Следователь потоптался еще у магазина, наказал Петьке посматривать и послушивать, а в понедельник, сразу после выходного, обещал заехать.

Петька, преисполненный забот, вошел в магазин, встал у прилавка и проверял руки всех мужиков — искал порез, но безуспешно: руки трактористов были избиты железом да те и подносили Петьке чаще всего кулаки. Петька сердился, но продолжал проверку, пока Иван Егорыч не пришел в магазин и не окликнул:

— Кончай народ смешить, пойдем грузиться: машина пришла!

* * *

Из города Иван Егорыч вернулся в понедельник после полудня. Торговля была неважная: и с картошкой наехало много, и цена не та… В воскресенье, уже под самый вечер, пустил свой товар за бесценок, чтобы не оставаться на третий день. Деньги и считать не стал — рад, что закончил. Перед закрытием магазинов успел купить кое-что по хозяйству — и на вокзал.

Настроение дома и вовсе упало. Прямо от порога почуял нетопленную печку. Это который же день? Стены сырью взялись в прихожей. Заглянул на кухню — так и есть: окошко только занавешено, стекла не убраны, а жена, в платке и в полушубке, на теплую половину кивает: там сидят…

Иван Егорыч решительно отворил дверь в другую половину дома.

За столом сидел Дубинин, курил и толковал Петьке:

— …Поэтому далеко не каждая презумпция оправдывается в конце дела.

— Презумпция… — дико хмурясь, произнес Петька, стараясь не обращать внимания на отца. Он даже постучал ногтем по топорищу топора, лежавшего на столе, будто это и была как раз та самая презумпция.

— Доброго здоровья! — поздоровался Иван Егорыч.

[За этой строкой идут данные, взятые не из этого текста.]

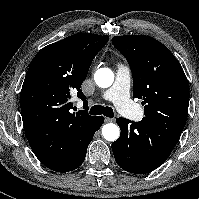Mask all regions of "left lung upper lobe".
Instances as JSON below:
<instances>
[{
	"label": "left lung upper lobe",
	"mask_w": 199,
	"mask_h": 199,
	"mask_svg": "<svg viewBox=\"0 0 199 199\" xmlns=\"http://www.w3.org/2000/svg\"><path fill=\"white\" fill-rule=\"evenodd\" d=\"M113 45L127 59L133 76V97L143 99L144 120L182 133L188 116L189 86L171 51L144 35L117 36Z\"/></svg>",
	"instance_id": "obj_1"
}]
</instances>
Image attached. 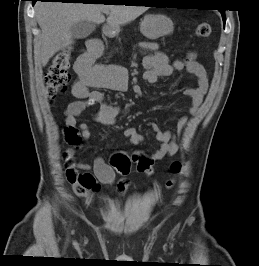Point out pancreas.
Segmentation results:
<instances>
[{"label":"pancreas","instance_id":"pancreas-1","mask_svg":"<svg viewBox=\"0 0 259 266\" xmlns=\"http://www.w3.org/2000/svg\"><path fill=\"white\" fill-rule=\"evenodd\" d=\"M141 45H142V46L151 47V45H150V44H148V43H142Z\"/></svg>","mask_w":259,"mask_h":266}]
</instances>
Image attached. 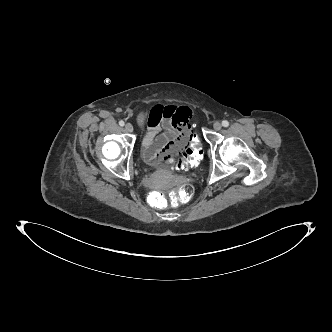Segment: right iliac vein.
Returning a JSON list of instances; mask_svg holds the SVG:
<instances>
[{
    "mask_svg": "<svg viewBox=\"0 0 332 332\" xmlns=\"http://www.w3.org/2000/svg\"><path fill=\"white\" fill-rule=\"evenodd\" d=\"M125 130H126L127 132H129V133H132V132H133V126H132V124L127 123V124L125 125Z\"/></svg>",
    "mask_w": 332,
    "mask_h": 332,
    "instance_id": "63e3f726",
    "label": "right iliac vein"
}]
</instances>
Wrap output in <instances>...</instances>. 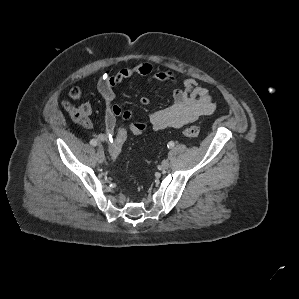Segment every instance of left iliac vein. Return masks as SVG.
<instances>
[{
  "label": "left iliac vein",
  "instance_id": "left-iliac-vein-1",
  "mask_svg": "<svg viewBox=\"0 0 299 299\" xmlns=\"http://www.w3.org/2000/svg\"><path fill=\"white\" fill-rule=\"evenodd\" d=\"M169 168V161L168 160H163L161 163V169L162 170H167Z\"/></svg>",
  "mask_w": 299,
  "mask_h": 299
}]
</instances>
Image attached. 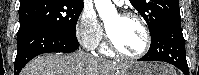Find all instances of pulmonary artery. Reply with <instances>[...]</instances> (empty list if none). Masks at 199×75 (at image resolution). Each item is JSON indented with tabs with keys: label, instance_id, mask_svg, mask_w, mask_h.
Listing matches in <instances>:
<instances>
[{
	"label": "pulmonary artery",
	"instance_id": "pulmonary-artery-1",
	"mask_svg": "<svg viewBox=\"0 0 199 75\" xmlns=\"http://www.w3.org/2000/svg\"><path fill=\"white\" fill-rule=\"evenodd\" d=\"M116 4H118V5H121L122 3H123V1H121V0H116V1H114Z\"/></svg>",
	"mask_w": 199,
	"mask_h": 75
}]
</instances>
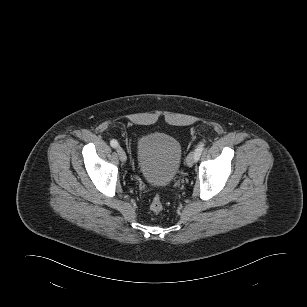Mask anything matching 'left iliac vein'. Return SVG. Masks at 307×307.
<instances>
[{
  "label": "left iliac vein",
  "mask_w": 307,
  "mask_h": 307,
  "mask_svg": "<svg viewBox=\"0 0 307 307\" xmlns=\"http://www.w3.org/2000/svg\"><path fill=\"white\" fill-rule=\"evenodd\" d=\"M194 162H195V152H191V153L188 154V156L186 158V165L188 167H192Z\"/></svg>",
  "instance_id": "left-iliac-vein-1"
}]
</instances>
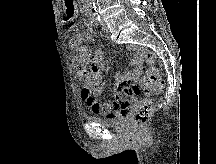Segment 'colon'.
Instances as JSON below:
<instances>
[{"instance_id":"5ec220e1","label":"colon","mask_w":216,"mask_h":164,"mask_svg":"<svg viewBox=\"0 0 216 164\" xmlns=\"http://www.w3.org/2000/svg\"><path fill=\"white\" fill-rule=\"evenodd\" d=\"M145 61L149 66V70L142 77L139 83L135 84L131 81H127L122 85V90L125 96H139L145 92H148L152 88H161L163 81L159 80L156 73L155 67L159 61L157 56L152 52L145 54ZM152 112V103L149 100H142L136 109L133 116V124L136 127H142L149 119Z\"/></svg>"}]
</instances>
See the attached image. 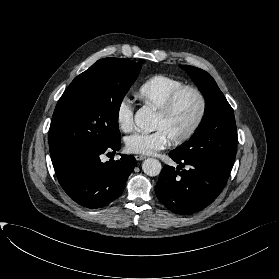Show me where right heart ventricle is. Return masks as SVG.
Returning <instances> with one entry per match:
<instances>
[{"label":"right heart ventricle","instance_id":"e07e8e85","mask_svg":"<svg viewBox=\"0 0 279 279\" xmlns=\"http://www.w3.org/2000/svg\"><path fill=\"white\" fill-rule=\"evenodd\" d=\"M184 85L185 83L179 79L158 74L148 78L140 85L137 96L146 106L158 110L171 92Z\"/></svg>","mask_w":279,"mask_h":279}]
</instances>
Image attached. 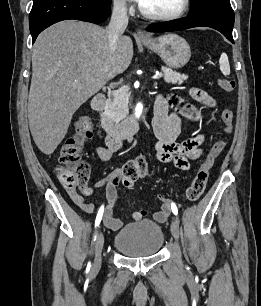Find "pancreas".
<instances>
[{"instance_id": "1", "label": "pancreas", "mask_w": 261, "mask_h": 306, "mask_svg": "<svg viewBox=\"0 0 261 306\" xmlns=\"http://www.w3.org/2000/svg\"><path fill=\"white\" fill-rule=\"evenodd\" d=\"M164 80L167 83L182 84L188 76L177 73L169 68L162 69ZM108 116L115 122H119L128 114V91L125 87L113 91L107 99Z\"/></svg>"}]
</instances>
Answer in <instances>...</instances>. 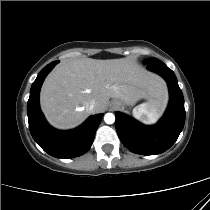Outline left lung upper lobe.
Masks as SVG:
<instances>
[{
    "label": "left lung upper lobe",
    "instance_id": "left-lung-upper-lobe-1",
    "mask_svg": "<svg viewBox=\"0 0 210 210\" xmlns=\"http://www.w3.org/2000/svg\"><path fill=\"white\" fill-rule=\"evenodd\" d=\"M156 60L157 59H155V58H148V59L144 60V64H148V63L154 62Z\"/></svg>",
    "mask_w": 210,
    "mask_h": 210
}]
</instances>
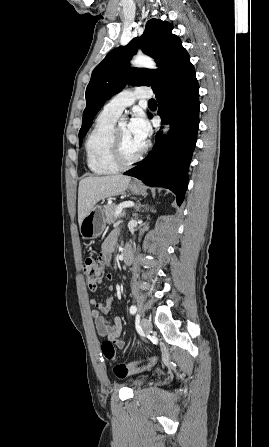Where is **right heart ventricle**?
<instances>
[{"mask_svg":"<svg viewBox=\"0 0 269 447\" xmlns=\"http://www.w3.org/2000/svg\"><path fill=\"white\" fill-rule=\"evenodd\" d=\"M115 121L116 117L102 111L87 138V164L95 174H108L119 168L113 162L110 150V137Z\"/></svg>","mask_w":269,"mask_h":447,"instance_id":"1","label":"right heart ventricle"}]
</instances>
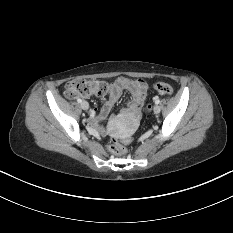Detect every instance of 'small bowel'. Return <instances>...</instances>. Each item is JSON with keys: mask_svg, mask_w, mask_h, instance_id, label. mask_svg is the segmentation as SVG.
Here are the masks:
<instances>
[{"mask_svg": "<svg viewBox=\"0 0 233 233\" xmlns=\"http://www.w3.org/2000/svg\"><path fill=\"white\" fill-rule=\"evenodd\" d=\"M147 90V83L141 79H132L129 77L117 78L115 81L108 84L106 91L107 98L101 110L92 109L90 112L92 124L100 130H103L99 125L100 121L108 115L111 108L124 91H128L131 94V100L123 113L127 114L133 121H136L141 115V108L145 101Z\"/></svg>", "mask_w": 233, "mask_h": 233, "instance_id": "obj_1", "label": "small bowel"}]
</instances>
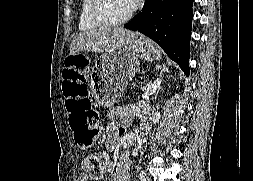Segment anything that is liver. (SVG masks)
<instances>
[{
  "instance_id": "6515ba94",
  "label": "liver",
  "mask_w": 253,
  "mask_h": 181,
  "mask_svg": "<svg viewBox=\"0 0 253 181\" xmlns=\"http://www.w3.org/2000/svg\"><path fill=\"white\" fill-rule=\"evenodd\" d=\"M138 36V32H133L122 27H102L88 30L79 33L73 38L70 46V55L79 51H92L95 53L111 52L118 46L133 43Z\"/></svg>"
}]
</instances>
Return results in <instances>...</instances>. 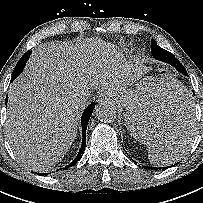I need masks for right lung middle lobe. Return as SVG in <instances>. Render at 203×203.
Here are the masks:
<instances>
[{"instance_id":"1","label":"right lung middle lobe","mask_w":203,"mask_h":203,"mask_svg":"<svg viewBox=\"0 0 203 203\" xmlns=\"http://www.w3.org/2000/svg\"><path fill=\"white\" fill-rule=\"evenodd\" d=\"M22 71L23 69H20L19 67H15L11 80H14Z\"/></svg>"}]
</instances>
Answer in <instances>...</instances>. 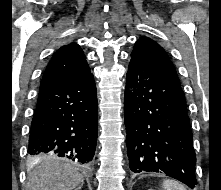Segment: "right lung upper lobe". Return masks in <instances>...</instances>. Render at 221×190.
I'll list each match as a JSON object with an SVG mask.
<instances>
[{
  "label": "right lung upper lobe",
  "instance_id": "right-lung-upper-lobe-1",
  "mask_svg": "<svg viewBox=\"0 0 221 190\" xmlns=\"http://www.w3.org/2000/svg\"><path fill=\"white\" fill-rule=\"evenodd\" d=\"M90 73L86 57L76 43L62 46L52 57L43 74L39 93Z\"/></svg>",
  "mask_w": 221,
  "mask_h": 190
}]
</instances>
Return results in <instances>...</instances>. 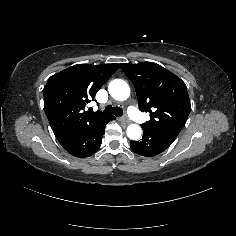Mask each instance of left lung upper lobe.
Masks as SVG:
<instances>
[{
  "instance_id": "5c2ea615",
  "label": "left lung upper lobe",
  "mask_w": 236,
  "mask_h": 236,
  "mask_svg": "<svg viewBox=\"0 0 236 236\" xmlns=\"http://www.w3.org/2000/svg\"><path fill=\"white\" fill-rule=\"evenodd\" d=\"M120 66L134 84L140 111L150 112L151 119L142 125L179 133L191 111L185 83L156 63Z\"/></svg>"
}]
</instances>
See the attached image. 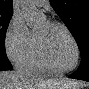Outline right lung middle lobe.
<instances>
[{
	"label": "right lung middle lobe",
	"mask_w": 89,
	"mask_h": 89,
	"mask_svg": "<svg viewBox=\"0 0 89 89\" xmlns=\"http://www.w3.org/2000/svg\"><path fill=\"white\" fill-rule=\"evenodd\" d=\"M13 11H6L0 9V56L5 52V34L12 17Z\"/></svg>",
	"instance_id": "dd1d6c3e"
}]
</instances>
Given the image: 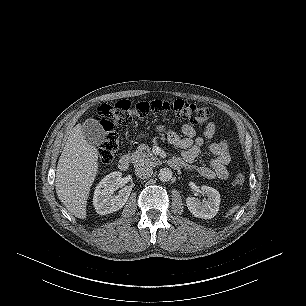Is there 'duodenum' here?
Segmentation results:
<instances>
[{
  "label": "duodenum",
  "mask_w": 306,
  "mask_h": 306,
  "mask_svg": "<svg viewBox=\"0 0 306 306\" xmlns=\"http://www.w3.org/2000/svg\"><path fill=\"white\" fill-rule=\"evenodd\" d=\"M169 164L176 169L181 168V164L177 161L170 160ZM130 165V158L128 154H124L120 157L118 161V168L122 171H125L129 168Z\"/></svg>",
  "instance_id": "1"
}]
</instances>
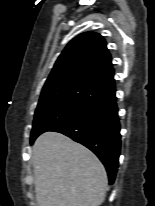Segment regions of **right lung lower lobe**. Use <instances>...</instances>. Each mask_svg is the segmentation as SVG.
Segmentation results:
<instances>
[{"label": "right lung lower lobe", "instance_id": "1", "mask_svg": "<svg viewBox=\"0 0 155 206\" xmlns=\"http://www.w3.org/2000/svg\"><path fill=\"white\" fill-rule=\"evenodd\" d=\"M50 131L65 134L93 151L107 170L109 184L114 183L121 146L115 90Z\"/></svg>", "mask_w": 155, "mask_h": 206}]
</instances>
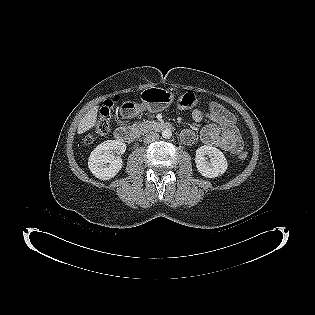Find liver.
<instances>
[{
  "mask_svg": "<svg viewBox=\"0 0 315 315\" xmlns=\"http://www.w3.org/2000/svg\"><path fill=\"white\" fill-rule=\"evenodd\" d=\"M97 112L98 107L95 106L90 109L87 114L80 120V123L78 125L79 134H82L95 126L97 121Z\"/></svg>",
  "mask_w": 315,
  "mask_h": 315,
  "instance_id": "obj_1",
  "label": "liver"
}]
</instances>
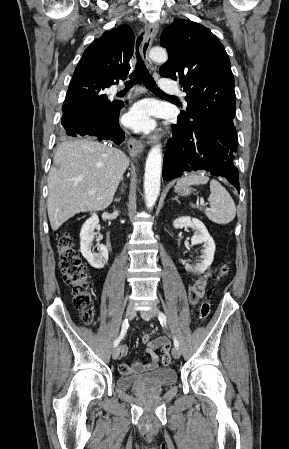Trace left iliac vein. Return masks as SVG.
<instances>
[{
    "instance_id": "4c4485c4",
    "label": "left iliac vein",
    "mask_w": 289,
    "mask_h": 449,
    "mask_svg": "<svg viewBox=\"0 0 289 449\" xmlns=\"http://www.w3.org/2000/svg\"><path fill=\"white\" fill-rule=\"evenodd\" d=\"M158 313H159L158 308L153 306L151 309L141 312V316H142V318L144 320L149 321L151 318L157 317ZM172 356L175 359H179L180 356H181L180 350L178 348H176V347H173V349H172Z\"/></svg>"
}]
</instances>
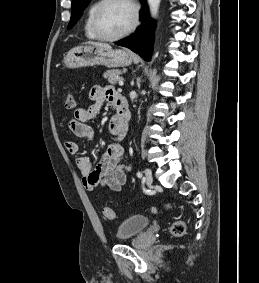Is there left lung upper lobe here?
I'll return each mask as SVG.
<instances>
[{
    "instance_id": "5c2ea615",
    "label": "left lung upper lobe",
    "mask_w": 259,
    "mask_h": 283,
    "mask_svg": "<svg viewBox=\"0 0 259 283\" xmlns=\"http://www.w3.org/2000/svg\"><path fill=\"white\" fill-rule=\"evenodd\" d=\"M90 0H72L71 5V19L68 24V29H70L81 17L83 10L87 7Z\"/></svg>"
}]
</instances>
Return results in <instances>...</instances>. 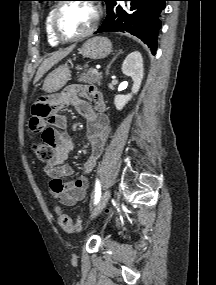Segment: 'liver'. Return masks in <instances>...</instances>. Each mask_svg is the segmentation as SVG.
<instances>
[{
	"instance_id": "liver-1",
	"label": "liver",
	"mask_w": 216,
	"mask_h": 285,
	"mask_svg": "<svg viewBox=\"0 0 216 285\" xmlns=\"http://www.w3.org/2000/svg\"><path fill=\"white\" fill-rule=\"evenodd\" d=\"M74 47L75 46H70L65 50L57 51L53 53L49 58L45 59L38 68L34 79V84L37 83L51 67L66 57L74 49Z\"/></svg>"
}]
</instances>
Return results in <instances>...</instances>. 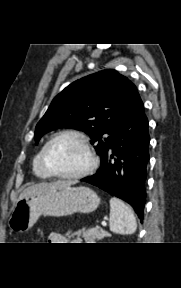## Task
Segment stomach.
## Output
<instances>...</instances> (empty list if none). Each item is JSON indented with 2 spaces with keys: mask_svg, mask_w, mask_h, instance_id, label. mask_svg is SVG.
Segmentation results:
<instances>
[{
  "mask_svg": "<svg viewBox=\"0 0 181 288\" xmlns=\"http://www.w3.org/2000/svg\"><path fill=\"white\" fill-rule=\"evenodd\" d=\"M99 202L97 194L88 187L53 186L41 193L19 199L8 225L13 231H28L41 215L62 217L76 212L91 213Z\"/></svg>",
  "mask_w": 181,
  "mask_h": 288,
  "instance_id": "0dacf381",
  "label": "stomach"
}]
</instances>
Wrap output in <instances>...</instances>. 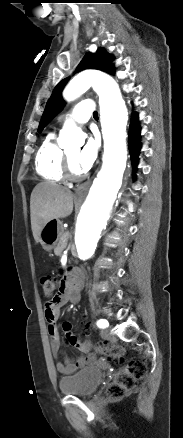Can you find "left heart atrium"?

Следователь повернулся на стуле, выпустил облако дыма и кивнул в ответ.

— Стекла-то, может, пора убрать? — скрывая сердитость, спросил Иван Егорыч. — Да и рамы остеклить пора бы.

— Можно убрать, конечно, — покладисто ответил Дубинин.

— А можно и подождать! — резко сказал Петька.

— Чего ждать? Не лето красное! — повысил голос Иван Егорыч. — Нашли вора-то? А? И трезубция ваша не помогла?

— Больно ты ловкий — «нашли»!

— В трезубцию мать!.. Пошли! А ну, пошли, говорю, за мной!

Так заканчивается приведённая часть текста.